Try it ▸
The answer must consist only of the lines from the line with "就是俗稱水晶魚的魚類，很少有人記得" to the line with "Articles et informations diverses", both included, exactly as they stand below.

Data to examine ▸
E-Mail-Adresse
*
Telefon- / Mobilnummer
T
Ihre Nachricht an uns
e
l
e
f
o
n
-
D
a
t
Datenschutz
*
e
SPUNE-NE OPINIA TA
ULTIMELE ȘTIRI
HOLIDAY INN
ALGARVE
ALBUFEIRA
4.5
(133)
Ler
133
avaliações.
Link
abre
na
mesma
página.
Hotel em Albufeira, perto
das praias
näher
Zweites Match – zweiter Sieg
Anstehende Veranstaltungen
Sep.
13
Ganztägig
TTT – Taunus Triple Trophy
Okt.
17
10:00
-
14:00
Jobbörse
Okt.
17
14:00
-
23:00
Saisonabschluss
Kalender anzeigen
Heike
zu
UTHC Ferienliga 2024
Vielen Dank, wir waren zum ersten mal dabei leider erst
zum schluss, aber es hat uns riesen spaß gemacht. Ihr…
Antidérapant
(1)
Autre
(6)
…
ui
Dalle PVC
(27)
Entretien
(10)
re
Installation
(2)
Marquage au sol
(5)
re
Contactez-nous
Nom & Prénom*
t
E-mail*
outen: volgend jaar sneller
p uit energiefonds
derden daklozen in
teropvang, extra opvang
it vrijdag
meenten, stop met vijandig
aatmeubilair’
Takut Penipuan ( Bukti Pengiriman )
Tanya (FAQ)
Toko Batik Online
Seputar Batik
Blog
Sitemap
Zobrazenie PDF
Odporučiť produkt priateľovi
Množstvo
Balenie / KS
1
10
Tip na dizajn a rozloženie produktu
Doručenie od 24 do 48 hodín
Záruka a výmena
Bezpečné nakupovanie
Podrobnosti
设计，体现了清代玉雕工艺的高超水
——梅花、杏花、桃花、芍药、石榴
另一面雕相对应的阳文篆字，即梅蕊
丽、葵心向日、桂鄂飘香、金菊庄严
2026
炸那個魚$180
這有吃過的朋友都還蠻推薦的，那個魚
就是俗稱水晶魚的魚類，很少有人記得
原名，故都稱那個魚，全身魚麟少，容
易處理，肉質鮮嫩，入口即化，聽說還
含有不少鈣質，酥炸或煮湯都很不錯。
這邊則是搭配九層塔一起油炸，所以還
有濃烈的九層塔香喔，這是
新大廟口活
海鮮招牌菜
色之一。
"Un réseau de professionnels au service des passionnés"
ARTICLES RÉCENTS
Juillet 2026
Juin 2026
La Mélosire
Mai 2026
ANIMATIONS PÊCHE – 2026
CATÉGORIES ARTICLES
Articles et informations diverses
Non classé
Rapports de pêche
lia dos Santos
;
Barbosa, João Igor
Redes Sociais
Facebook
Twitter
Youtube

Completed exercise ▸
就是俗稱水晶魚的魚類，很少有人記得
原名，故都稱那個魚，全身魚麟少，容
易處理，肉質鮮嫩，入口即化，聽說還
含有不少鈣質，酥炸或煮湯都很不錯。
這邊則是搭配九層塔一起油炸，所以還
有濃烈的九層塔香喔，這是
新大廟口活
海鮮招牌菜
色之一。
"Un réseau de professionnels au service des passionnés"
ARTICLES RÉCENTS
Juillet 2026
Juin 2026
La Mélosire
Mai 2026
ANIMATIONS PÊCHE – 2026
CATÉGORIES ARTICLES
Articles et informations diverses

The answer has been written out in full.